Dante's Inferno describes nine circles of hell, which feature such punishments as being trapped in a violent storm unable to touch each other, being forced to push rocks in opposite directions, being turned into a thorny black tree, being chased by ferocious dogs, being in a desert of flaming sands wehre flames rain from the sky, being whipped by demons, being placed head-first into a hole while flames burn the soles of the feet, having your head put on backwards so you can only see what is behind you, and being frozen in a lake of ice. (I remembered none of that. I had to look it up. What a pitiful education I've had.)
What Wikipedia will not tell you is that documents have been recovered which suggest a little known Tenth Circle of Hell. Which is where I spent the afternoon yesterday.
Chuck E Cheese's The Tenth Circle of Hell is crowded with children who have no quiet, indoor voices, and catatonic adults who languish in booths watching over their territory. The adults appear to be shell-shocked, which is due to the high cost of tokens, which are the Lifeblood of the Tenth Circle of Hell. The token machines taken credit cards now and soon, they will be able to fill out the paperwork for your second mortgage.
But I thought I could survive unscathed, even though to enter you must accept
the Mark of the Beast a hand-stamp. At precisely 4:00 p.m., we arrived with birthday present in hand. The mother of the birthday girl had twenty-five plates lines on the long table. No children were in sight. They began to trickle in fifteen minutes later and party seemed to sort of officially begin at 4:35 p.m.

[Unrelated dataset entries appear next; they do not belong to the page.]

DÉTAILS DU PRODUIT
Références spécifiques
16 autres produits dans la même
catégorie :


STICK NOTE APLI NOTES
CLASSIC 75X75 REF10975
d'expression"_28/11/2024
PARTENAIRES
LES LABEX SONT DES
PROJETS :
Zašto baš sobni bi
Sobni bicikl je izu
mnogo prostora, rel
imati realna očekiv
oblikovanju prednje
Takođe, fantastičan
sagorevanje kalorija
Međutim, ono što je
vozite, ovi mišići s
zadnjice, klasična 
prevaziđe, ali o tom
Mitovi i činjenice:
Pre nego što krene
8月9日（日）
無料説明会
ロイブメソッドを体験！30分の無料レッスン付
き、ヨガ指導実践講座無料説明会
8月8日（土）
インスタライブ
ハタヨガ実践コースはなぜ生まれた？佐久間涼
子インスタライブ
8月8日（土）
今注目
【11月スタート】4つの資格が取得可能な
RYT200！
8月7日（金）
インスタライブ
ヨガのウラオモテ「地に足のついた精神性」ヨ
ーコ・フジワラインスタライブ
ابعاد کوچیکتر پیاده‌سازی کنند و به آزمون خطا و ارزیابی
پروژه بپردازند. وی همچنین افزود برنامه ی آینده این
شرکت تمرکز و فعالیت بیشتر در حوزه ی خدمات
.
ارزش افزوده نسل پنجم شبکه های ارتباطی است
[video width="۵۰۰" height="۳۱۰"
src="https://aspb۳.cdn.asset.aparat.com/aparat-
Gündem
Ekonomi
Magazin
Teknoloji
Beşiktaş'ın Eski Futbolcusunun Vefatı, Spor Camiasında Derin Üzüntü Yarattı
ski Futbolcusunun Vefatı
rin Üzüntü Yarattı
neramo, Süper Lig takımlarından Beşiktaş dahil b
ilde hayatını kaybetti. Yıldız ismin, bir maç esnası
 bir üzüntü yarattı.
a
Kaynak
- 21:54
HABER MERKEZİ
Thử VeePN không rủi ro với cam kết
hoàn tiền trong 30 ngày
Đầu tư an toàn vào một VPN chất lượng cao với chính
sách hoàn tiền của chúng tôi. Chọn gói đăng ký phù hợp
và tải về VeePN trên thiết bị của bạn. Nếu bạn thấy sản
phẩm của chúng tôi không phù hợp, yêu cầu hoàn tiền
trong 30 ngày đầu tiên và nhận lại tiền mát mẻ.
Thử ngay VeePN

I was lucky, though. Near the long table was an unoccupied booth, big enough for two. I marked my territory with my jean jacket and "Family Circle" magazine, then sat and watched. I read my magazine ("Love Your Life: 25 Ways to Feel Calm Every Day", which strangely enough, didn't mention a thing about sitting in a booth at Chuck E. Cheese's on a Sunday afternoon), glancing up occasionally to see my son acting crazy.
He goofed off with the others. The animatronic creatures had been replaced with a fake movie camera which projects the images of the crazed children on two big screens. The girls seemed to be auditioning for MTV, while the boys took turns throwing themselves to the floor and karate-chopping each other and shaking the camera violently. Periodically, my son would hurry over and ask if I'd seen a particular stunt he'd done. At one point, a bunch of hapless employees joined a costumed Chuck (can I call you "Chuck"?) as he danced a few numbers. The bored manner in which these employees danced was a delight.

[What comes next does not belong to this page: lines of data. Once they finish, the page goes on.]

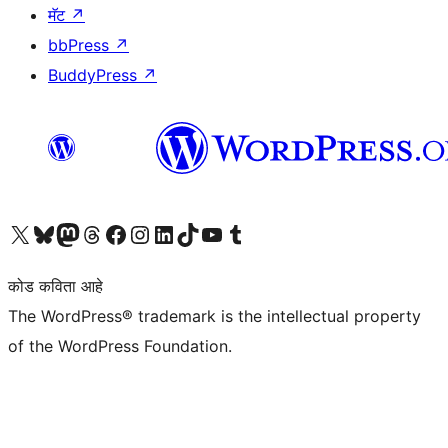
मॅट
↗
bbPress
↗
BuddyPress
↗
आमच्या X (एक्स) (पूर्वीचे ट्विटर) खात्याला भेट द्या
आमच्या ब्लूस्की खात्याला भेट द्या.
आमच्या Mastodon खात्याला भेट द्या.
आमच्या थ्रेड्स खात्याला भेट द्या.
आमच्या फेसबुक पेजला भेट द्या
आमच्या इंस्टाग्राम खात्याला भेट द्या
आमच्या लिंक्डइन खात्याला भेट द्या
आमच्या टिकटॉक अकाउंटला भेट द्या.
आमच्या यूट्यूब चॅनेलला भेट द्या
आमच्या टंबलर खात्याला भेट द्या.
कोड कविता आहे
The WordPress® trademark is the intellectual property
of the WordPress Foundation.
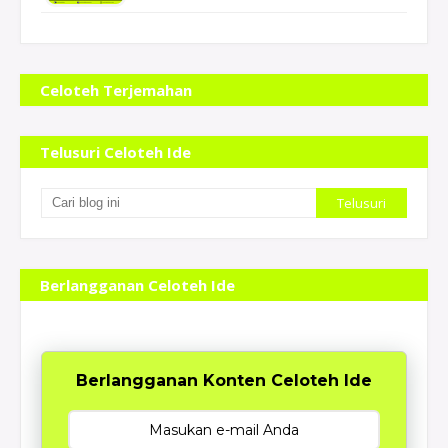
Se
Celoteh Terjemahan
Telusuri Celoteh Ide
Berlangganan Celoteh Ide
Berlangganan Konten Celoteh Ide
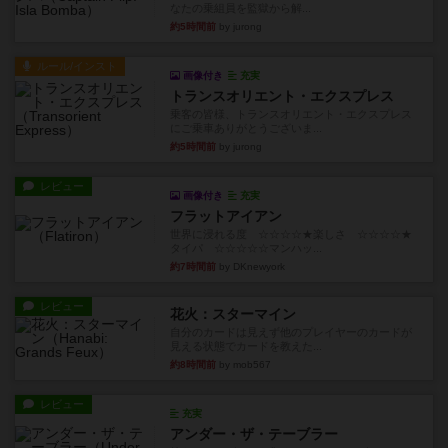
なたの乗組員を監獄から解...
約5時間前
by jurong
ルール/インスト
画像付き
充実
トランスオリエント・エクスプレス
乗客の皆様、トランスオリエント・エクスプレス
にご乗車ありがとうございま...
約5時間前
by jurong
レビュー
画像付き
充実
フラットアイアン
世界に浸れる度 ☆☆☆☆★楽しさ ☆☆☆☆★
タイパ ☆☆☆☆☆マンハッ...
約7時間前
by DKnewyork
レビュー
花火：スターマイン
自分のカードは見えず他のプレイヤーのカードが
見える状態でカードを教えた...
約8時間前
by mob567
レビュー
充実
アンダー・ザ・テーブラー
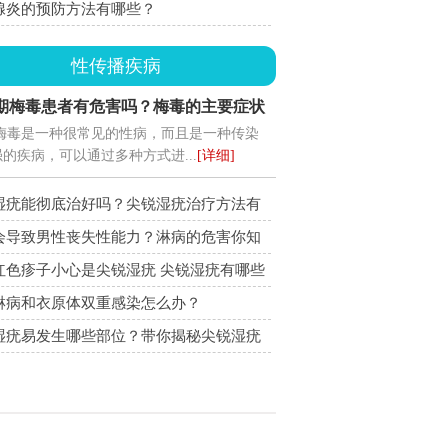
腺炎的预防方法有哪些？
性传播疾病
期梅毒患者有危害吗？梅毒的主要症状
梅毒是一种很常见的性病，而且是一种传染
些？
的疾病，可以通过多种方式进...
[详细]
湿疣能彻底治好吗？尖锐湿疣治疗方法有
会导致男性丧失性能力？淋病的危害你知
红色疹子小心是尖锐湿疣 尖锐湿疣有哪些
？
淋病和衣原体双重感染怎么办？
湿疣易发生哪些部位？带你揭秘尖锐湿疣
状与防治！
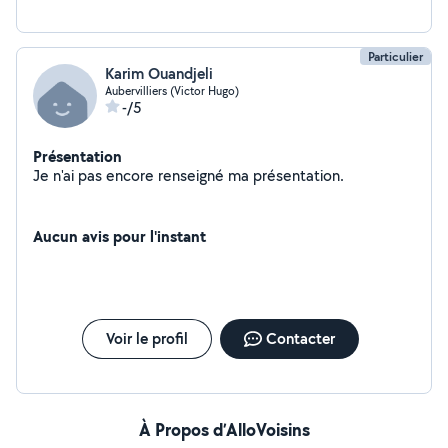
Particulier
Karim Ouandjeli
Aubervilliers (Victor Hugo)
-/5
Présentation
Je n'ai pas encore renseigné ma présentation.
Aucun avis pour l'instant
Voir le profil
Contacter
À Propos d’AlloVoisins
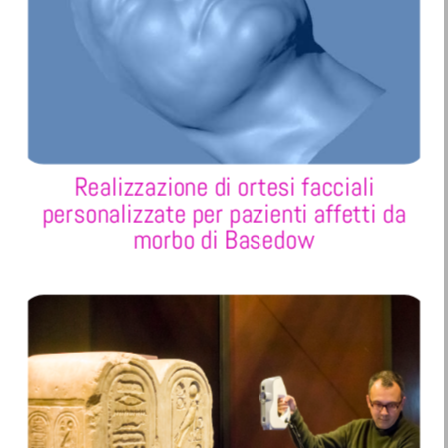
Realizzazione di ortesi facciali
personalizzate per pazienti affetti da
morbo di Basedow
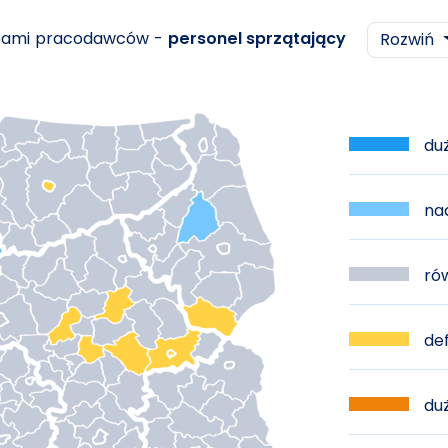
ebami pracodawców -
personel sprzątający
Rozwiń
duż
nad
rów
def
duż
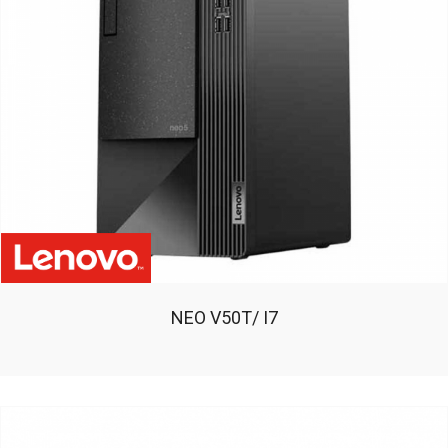
NEO V50T/ I7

At long last, pizza was served. At long long, pizza was finished. At long last, tokens were distributed. Ten tokens for each child. Knowing ten tokens would never be enough and hoping to parole myself
Chuck E. Cheese's the Tenth Circle of Hell for at least another year, I bought twenty bucks worth of tokens--which works out to 105. I redeemed myself by actually tagging along and playing games with my boy and his friend (who was mooching tokens from us). (I had long since finished my magazine.) I demonstrated my propensity for gambling by plugging token after token into this game in which (in the words of
this website,) "The coin or token will land on a flat surface or surfaces which have a sweeper(s) and/or a pusher arm moving across the surface or surfaces." I could easily put all 105 tokens in that machine, but I didn't.

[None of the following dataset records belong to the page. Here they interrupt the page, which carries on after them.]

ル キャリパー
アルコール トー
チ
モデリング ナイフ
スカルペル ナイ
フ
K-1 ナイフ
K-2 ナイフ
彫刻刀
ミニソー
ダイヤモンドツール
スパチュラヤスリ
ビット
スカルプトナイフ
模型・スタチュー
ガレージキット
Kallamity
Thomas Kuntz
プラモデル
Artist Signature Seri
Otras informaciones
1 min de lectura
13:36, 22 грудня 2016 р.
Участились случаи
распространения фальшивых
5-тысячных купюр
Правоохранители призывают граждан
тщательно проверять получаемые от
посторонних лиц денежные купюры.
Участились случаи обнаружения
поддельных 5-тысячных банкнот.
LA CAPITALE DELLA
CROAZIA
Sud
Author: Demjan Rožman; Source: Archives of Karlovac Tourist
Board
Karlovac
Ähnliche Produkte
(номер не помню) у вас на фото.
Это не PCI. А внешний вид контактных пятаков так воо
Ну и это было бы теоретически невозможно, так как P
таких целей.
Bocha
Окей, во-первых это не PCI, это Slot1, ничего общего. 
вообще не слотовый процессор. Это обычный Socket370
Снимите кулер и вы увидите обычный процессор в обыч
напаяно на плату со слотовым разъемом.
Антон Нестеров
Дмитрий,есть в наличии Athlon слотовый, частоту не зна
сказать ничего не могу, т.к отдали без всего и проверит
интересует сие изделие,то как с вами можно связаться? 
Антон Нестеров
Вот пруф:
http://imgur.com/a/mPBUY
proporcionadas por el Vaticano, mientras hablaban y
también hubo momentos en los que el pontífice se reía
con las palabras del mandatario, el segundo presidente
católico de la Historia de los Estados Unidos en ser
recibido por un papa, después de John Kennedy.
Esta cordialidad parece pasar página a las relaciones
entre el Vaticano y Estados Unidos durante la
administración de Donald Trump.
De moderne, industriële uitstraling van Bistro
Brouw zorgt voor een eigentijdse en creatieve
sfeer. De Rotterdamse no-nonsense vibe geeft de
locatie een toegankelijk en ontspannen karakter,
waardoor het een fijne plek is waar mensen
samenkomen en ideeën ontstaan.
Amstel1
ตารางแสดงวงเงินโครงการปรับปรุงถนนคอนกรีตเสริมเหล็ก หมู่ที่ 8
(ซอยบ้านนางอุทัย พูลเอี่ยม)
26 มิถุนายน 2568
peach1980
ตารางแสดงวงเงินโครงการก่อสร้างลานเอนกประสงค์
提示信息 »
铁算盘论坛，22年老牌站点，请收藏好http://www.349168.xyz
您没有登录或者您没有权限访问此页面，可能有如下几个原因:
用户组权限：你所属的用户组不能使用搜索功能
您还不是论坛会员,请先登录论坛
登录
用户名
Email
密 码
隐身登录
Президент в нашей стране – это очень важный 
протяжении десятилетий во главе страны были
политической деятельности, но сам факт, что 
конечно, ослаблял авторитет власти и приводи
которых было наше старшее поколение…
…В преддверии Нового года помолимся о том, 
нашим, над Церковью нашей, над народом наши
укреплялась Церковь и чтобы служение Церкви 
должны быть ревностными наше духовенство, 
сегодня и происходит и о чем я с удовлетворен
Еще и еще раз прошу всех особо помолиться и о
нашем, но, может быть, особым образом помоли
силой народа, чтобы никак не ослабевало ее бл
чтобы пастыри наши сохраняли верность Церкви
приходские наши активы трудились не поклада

When we spent all the tokens, turned the 311 tickets into a receipt, and "purchased" our cheap trinkets, we went back to see if the cake was being served. No. It was not. Instead, birthday party mom had distribute goody bags which contained torturous noise-makers. Suddenly, the room was filled the sound of ten thousand crows having their tailfeathers plucked out one by one and dog-whistle kind of whistles, which oddly enough, considering my state of near-deafness, I could hear.
A grown adult, a man, stood blowing a whistle over and over. I was about to suggest to the three other moms sitting near me (they'd infringed on my booth territory while I was busy
gambling playing games, but I'd assured them, ""Oh no, that's fine. Stay there," and then I eavesdropped, but sadly to say, they were very boring) that one of us needed to slap that noise-making lunatic and I was willing to offer ten bucks to the slapper, but instead, I just sat glaring deathrays at that man who eventually did stop, but not a second too soon. I had slapped him in my imagination about ten times by then. (No wonder I was sitting in the Tenth Circle of Hell with such dreadful thoughts.)
The cake was finally served and the second my son finished licking his plate (over and over and over again and then some more, was he raised by wolves, hungry wolves on the Atkins plan with a fierce sugar craving?) I marched over to birthday party mom and shook her sticky hand and thanked her profusely. And I said that I hoped she'd get to put up her feet when she got home.
We left at 6:15 p.m. I have no idea when the birthday girl opened gifts.
As we walked out in the sudden stillness of the evening, my son said, "Mom, you know what kind of parties I like the best? Chuck E. Cheese's and
Odyssey 1."Yeah, me, too. That and being chased by venomous snakes and being plunged into a lake of burning pitch and then, as a grand finale, being steeped in human excrement.